Nyarlathotep – Creeping Chaos, messenger of the Ancients. Allegedly of Egyptian origin.
Cthulhu – the Great Ancient, sleeping at the bottom of the Pacific Ocean, whose awakening will cause the end of the world. According to some reports, its prototype was Tangaroa (Tangaloa, Canaloa) – the Polynesian deity of the sea.
But are the Ancients real (to what extent can this term be applicable in this case) or are they exclusively a figment of Lovecraft’s imagination?
Such popularity of books about the Ancients is explained not only by the general interest in any mysticism at the beginning of the 20th century, but also by the bright archetypal nature of the images cited in them. If the cult of Aliah did not exist in antiquity, it was worth inventing. Since it is precisely the very archetypes described by Lovecraft and his followers (which substantially supplemented the description of the pantheon of the Ancients) that are a true reflection of the Chaos of the Original.

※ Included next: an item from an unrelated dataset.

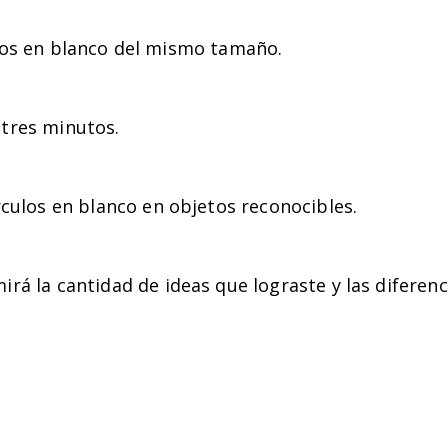
los en blanco del mismo tamaño.
tres minutos.
rculos en blanco en objetos reconocibles.
á la cantidad de ideas que lograste y las diferenci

If we delve deeper into the description of the structure of the universe, then Chaos is just that which is beyond the material (including the limits of the “subtle matters” so beloved by many esotericists) and serves as the progenitor of everything. If we consider this structure according to the criteria of entropy (degree of chaos of the system), we can distinguish several of its main zones as the level of entropy increases:
– Worlds are “divine”, where entropy is absent in principle, and where Law and Order reign.
– The worlds are “embodied”, in one of which we live, and where entropy is negligible (although it still exists).
– The worlds are “demonic.”
– The worlds of the “dead.”
– The abyss, which is the boundary and reference point of “materiality”.
– Chaos, where any kind of “materiality” is in principle absent, and everything is possible in principle.
Thus, absolutely everything can be formed in Chaos, and it is precisely this dimension where the roots go not only of dreams and innermost desires of a person, but also where the birth and existence of superhigh-speed and even gods is possible. And taking into account the number of mystics of the XX century, whose minds with a light pitch of Lovecraft overwhelmed the interest in the Ancients, as well as their followers in the person of our contemporaries, the birth and existence of these gods is quite likely.
But there remains only one unsolved question: did all this really come up with the brilliant, but still ordinary human mind of the writer, or did Lovecraft just serve as a transmitter-receiver of the information coming to him “from the edge”? Did the Ancients exist before the release of the Necronomicon? Turning to the same archetypes – yes, they could well exist thousands of years before the first publication of information about them, albeit without names and images, but they could. However, one can argue endlessly on this subject, citing both the arguments “for” this point of view and the “against” it. What is justified right now is only the assertion that they really exist, and the rituals described in the books are quite working.
Summing up, we can say that the Lovecraft cult of Alyah is a relative remake, but a remake is a worker.